(Page layout parsing data)
-- -- --
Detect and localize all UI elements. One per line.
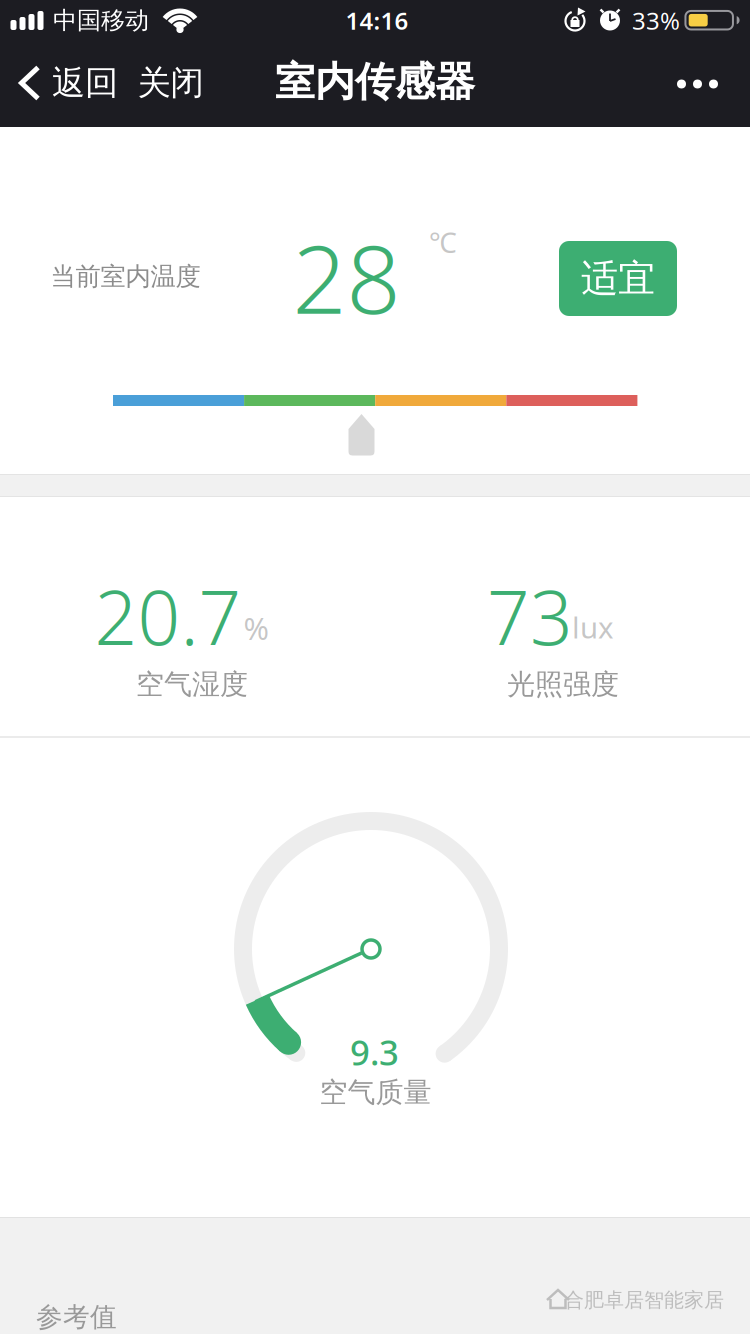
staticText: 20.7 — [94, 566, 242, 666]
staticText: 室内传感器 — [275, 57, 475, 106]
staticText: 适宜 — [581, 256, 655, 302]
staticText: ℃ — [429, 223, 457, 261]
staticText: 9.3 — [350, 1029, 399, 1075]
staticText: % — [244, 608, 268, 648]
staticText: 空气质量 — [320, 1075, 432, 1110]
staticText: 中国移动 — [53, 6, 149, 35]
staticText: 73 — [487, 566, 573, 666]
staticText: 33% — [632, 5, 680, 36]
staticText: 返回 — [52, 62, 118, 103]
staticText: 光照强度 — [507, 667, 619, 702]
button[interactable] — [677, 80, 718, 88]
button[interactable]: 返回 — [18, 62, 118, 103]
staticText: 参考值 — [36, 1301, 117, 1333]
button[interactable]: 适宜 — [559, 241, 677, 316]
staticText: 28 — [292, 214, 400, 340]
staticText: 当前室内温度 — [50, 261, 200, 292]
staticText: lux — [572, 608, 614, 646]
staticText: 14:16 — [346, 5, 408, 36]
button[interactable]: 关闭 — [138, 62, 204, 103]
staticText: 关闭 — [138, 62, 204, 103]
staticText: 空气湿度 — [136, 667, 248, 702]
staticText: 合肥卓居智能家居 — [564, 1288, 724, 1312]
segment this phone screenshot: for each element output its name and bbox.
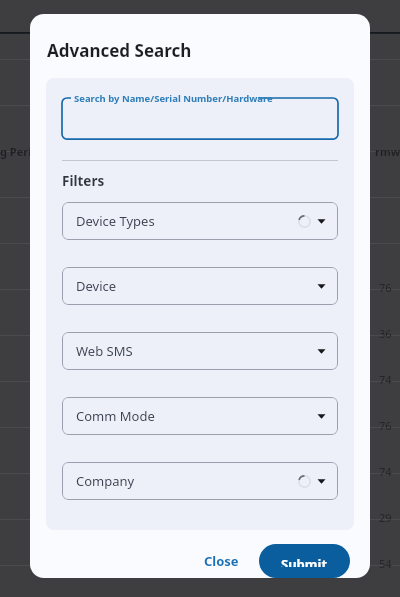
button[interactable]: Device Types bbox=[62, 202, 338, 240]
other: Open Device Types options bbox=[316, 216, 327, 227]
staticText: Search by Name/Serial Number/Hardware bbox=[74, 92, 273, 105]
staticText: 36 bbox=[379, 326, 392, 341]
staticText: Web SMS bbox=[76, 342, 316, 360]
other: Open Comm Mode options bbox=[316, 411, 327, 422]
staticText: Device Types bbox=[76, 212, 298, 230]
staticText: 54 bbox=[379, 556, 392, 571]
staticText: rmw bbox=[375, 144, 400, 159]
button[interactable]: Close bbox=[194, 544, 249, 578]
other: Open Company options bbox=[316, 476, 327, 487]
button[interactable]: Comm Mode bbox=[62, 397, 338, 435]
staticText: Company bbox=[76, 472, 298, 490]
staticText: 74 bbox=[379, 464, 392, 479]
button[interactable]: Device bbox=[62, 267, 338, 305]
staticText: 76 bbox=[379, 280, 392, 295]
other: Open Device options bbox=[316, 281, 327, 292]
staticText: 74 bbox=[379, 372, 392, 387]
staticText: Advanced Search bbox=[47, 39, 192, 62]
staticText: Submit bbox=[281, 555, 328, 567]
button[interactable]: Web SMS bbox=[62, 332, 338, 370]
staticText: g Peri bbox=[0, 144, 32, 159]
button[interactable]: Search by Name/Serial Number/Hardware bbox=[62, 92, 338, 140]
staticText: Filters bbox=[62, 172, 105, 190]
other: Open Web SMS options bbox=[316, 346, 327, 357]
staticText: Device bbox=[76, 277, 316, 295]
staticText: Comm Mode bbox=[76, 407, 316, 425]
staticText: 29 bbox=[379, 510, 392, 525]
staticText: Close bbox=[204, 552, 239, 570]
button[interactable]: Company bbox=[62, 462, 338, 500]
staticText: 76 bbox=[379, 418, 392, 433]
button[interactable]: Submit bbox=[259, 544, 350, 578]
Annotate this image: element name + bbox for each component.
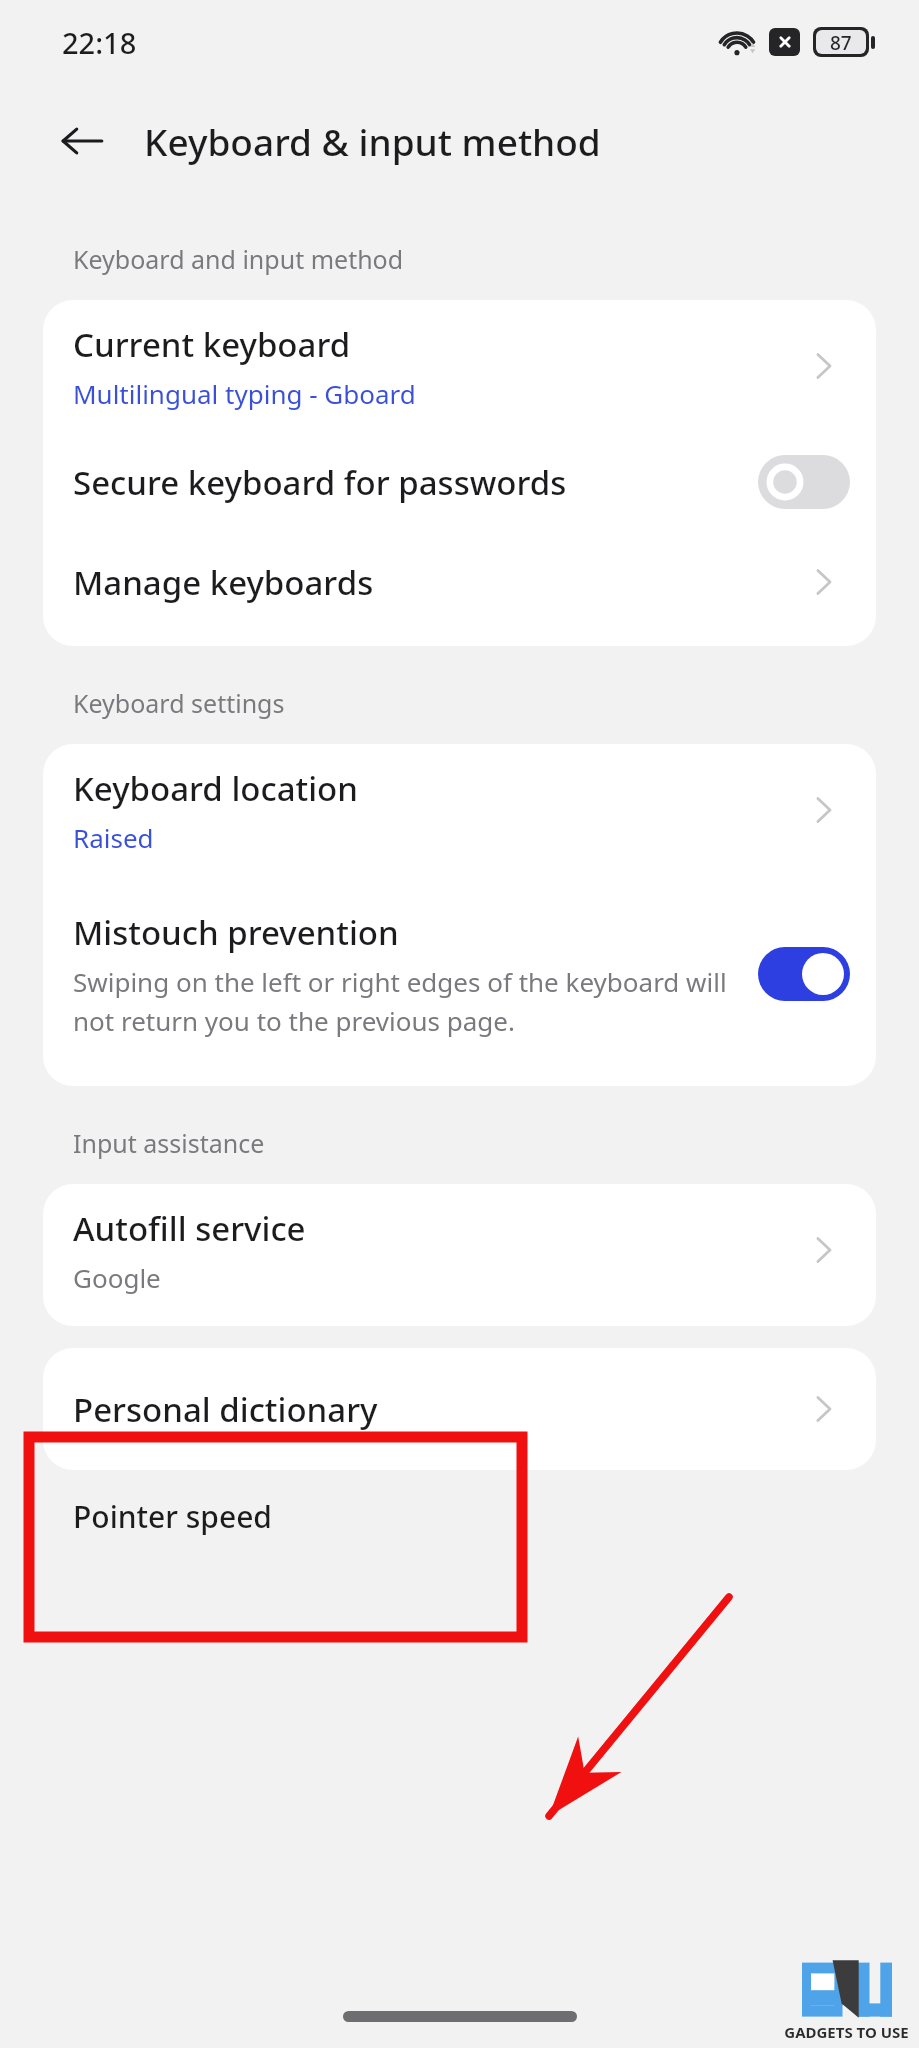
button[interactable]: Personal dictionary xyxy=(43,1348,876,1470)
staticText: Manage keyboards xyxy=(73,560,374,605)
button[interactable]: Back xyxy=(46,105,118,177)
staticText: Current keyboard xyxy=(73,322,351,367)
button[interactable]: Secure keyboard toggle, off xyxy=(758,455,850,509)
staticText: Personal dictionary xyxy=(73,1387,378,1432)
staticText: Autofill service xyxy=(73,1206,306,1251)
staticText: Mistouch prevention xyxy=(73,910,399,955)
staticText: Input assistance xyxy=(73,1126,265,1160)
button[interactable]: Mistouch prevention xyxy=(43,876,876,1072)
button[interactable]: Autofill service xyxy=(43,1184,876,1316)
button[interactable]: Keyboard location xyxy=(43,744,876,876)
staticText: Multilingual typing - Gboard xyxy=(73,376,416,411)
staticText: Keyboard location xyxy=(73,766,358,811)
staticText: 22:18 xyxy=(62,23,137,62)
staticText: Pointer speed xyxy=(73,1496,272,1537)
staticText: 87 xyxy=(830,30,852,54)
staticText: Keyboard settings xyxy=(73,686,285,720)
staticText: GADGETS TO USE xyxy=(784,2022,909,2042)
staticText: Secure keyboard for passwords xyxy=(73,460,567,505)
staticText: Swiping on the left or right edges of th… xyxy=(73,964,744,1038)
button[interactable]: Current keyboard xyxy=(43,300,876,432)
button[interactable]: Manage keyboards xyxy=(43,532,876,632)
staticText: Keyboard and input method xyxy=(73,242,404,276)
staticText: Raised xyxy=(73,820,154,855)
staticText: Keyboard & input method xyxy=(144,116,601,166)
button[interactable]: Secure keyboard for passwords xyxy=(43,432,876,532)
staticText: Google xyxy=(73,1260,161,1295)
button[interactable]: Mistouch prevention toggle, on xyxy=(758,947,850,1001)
-- -- --
### DIRECTIONS
For the entries above, return an exact copy that omits the images.

### RESPONSE BELOW
Detect and localize all UI elements. One per line.
staticText: 20.7 — [94, 566, 242, 666]
staticText: 室内传感器 — [275, 57, 475, 106]
staticText: 适宜 — [581, 256, 655, 302]
staticText: ℃ — [429, 223, 457, 261]
staticText: 9.3 — [350, 1029, 399, 1075]
staticText: % — [244, 608, 268, 648]
staticText: 空气质量 — [320, 1075, 432, 1110]
staticText: 中国移动 — [53, 6, 149, 35]
staticText: 73 — [487, 566, 573, 666]
staticText: 33% — [632, 5, 680, 36]
staticText: 返回 — [52, 62, 118, 103]
staticText: 光照强度 — [507, 667, 619, 702]
button[interactable] — [677, 80, 718, 88]
button[interactable]: 返回 — [18, 62, 118, 103]
staticText: 参考值 — [36, 1301, 117, 1333]
button[interactable]: 适宜 — [559, 241, 677, 316]
staticText: 28 — [292, 214, 400, 340]
staticText: 当前室内温度 — [50, 261, 200, 292]
staticText: lux — [572, 608, 614, 646]
staticText: 14:16 — [346, 5, 408, 36]
button[interactable]: 关闭 — [138, 62, 204, 103]
staticText: 关闭 — [138, 62, 204, 103]
staticText: 空气湿度 — [136, 667, 248, 702]
staticText: 合肥卓居智能家居 — [564, 1288, 724, 1312]
segment this phone screenshot: for each element output its name and bbox.
button[interactable]: Device Types bbox=[62, 202, 338, 240]
other: Open Device Types options bbox=[316, 216, 327, 227]
staticText: Search by Name/Serial Number/Hardware bbox=[74, 92, 273, 105]
staticText: 36 bbox=[379, 326, 392, 341]
staticText: Web SMS bbox=[76, 342, 316, 360]
other: Open Comm Mode options bbox=[316, 411, 327, 422]
staticText: Device Types bbox=[76, 212, 298, 230]
staticText: 54 bbox=[379, 556, 392, 571]
staticText: rmw bbox=[375, 144, 400, 159]
button[interactable]: Close bbox=[194, 544, 249, 578]
other: Open Company options bbox=[316, 476, 327, 487]
button[interactable]: Comm Mode bbox=[62, 397, 338, 435]
staticText: Company bbox=[76, 472, 298, 490]
staticText: 74 bbox=[379, 464, 392, 479]
button[interactable]: Device bbox=[62, 267, 338, 305]
staticText: 76 bbox=[379, 280, 392, 295]
other: Open Device options bbox=[316, 281, 327, 292]
staticText: 74 bbox=[379, 372, 392, 387]
staticText: Advanced Search bbox=[47, 39, 192, 62]
staticText: Submit bbox=[281, 555, 328, 567]
button[interactable]: Web SMS bbox=[62, 332, 338, 370]
staticText: g Peri bbox=[0, 144, 32, 159]
button[interactable]: Search by Name/Serial Number/Hardware bbox=[62, 92, 338, 140]
staticText: Filters bbox=[62, 172, 105, 190]
other: Open Web SMS options bbox=[316, 346, 327, 357]
staticText: Device bbox=[76, 277, 316, 295]
staticText: Comm Mode bbox=[76, 407, 316, 425]
staticText: 29 bbox=[379, 510, 392, 525]
staticText: Close bbox=[204, 552, 239, 570]
button[interactable]: Company bbox=[62, 462, 338, 500]
staticText: 76 bbox=[379, 418, 392, 433]
button[interactable]: Submit bbox=[259, 544, 350, 578]
Annotate this image: element name + bbox for each component.
button[interactable]: Personal dictionary xyxy=(43,1348,876,1470)
staticText: Manage keyboards xyxy=(73,560,374,605)
button[interactable]: Back xyxy=(46,105,118,177)
staticText: Current keyboard xyxy=(73,322,351,367)
button[interactable]: Secure keyboard toggle, off xyxy=(758,455,850,509)
staticText: Personal dictionary xyxy=(73,1387,378,1432)
staticText: Autofill service xyxy=(73,1206,306,1251)
staticText: Mistouch prevention xyxy=(73,910,399,955)
staticText: Input assistance xyxy=(73,1126,265,1160)
button[interactable]: Mistouch prevention xyxy=(43,876,876,1072)
button[interactable]: Autofill service xyxy=(43,1184,876,1316)
button[interactable]: Keyboard location xyxy=(43,744,876,876)
staticText: Multilingual typing - Gboard xyxy=(73,376,416,411)
staticText: Keyboard location xyxy=(73,766,358,811)
staticText: 22:18 xyxy=(62,23,137,62)
staticText: Pointer speed xyxy=(73,1496,272,1537)
staticText: 87 xyxy=(830,30,852,54)
staticText: Keyboard settings xyxy=(73,686,285,720)
staticText: GADGETS TO USE xyxy=(784,2022,909,2042)
staticText: Secure keyboard for passwords xyxy=(73,460,567,505)
staticText: Swiping on the left or right edges of th… xyxy=(73,964,744,1038)
button[interactable]: Current keyboard xyxy=(43,300,876,432)
button[interactable]: Manage keyboards xyxy=(43,532,876,632)
staticText: Keyboard and input method xyxy=(73,242,404,276)
staticText: Raised xyxy=(73,820,154,855)
staticText: Keyboard & input method xyxy=(144,116,601,166)
button[interactable]: Secure keyboard for passwords xyxy=(43,432,876,532)
staticText: Google xyxy=(73,1260,161,1295)
button[interactable]: Mistouch prevention toggle, on xyxy=(758,947,850,1001)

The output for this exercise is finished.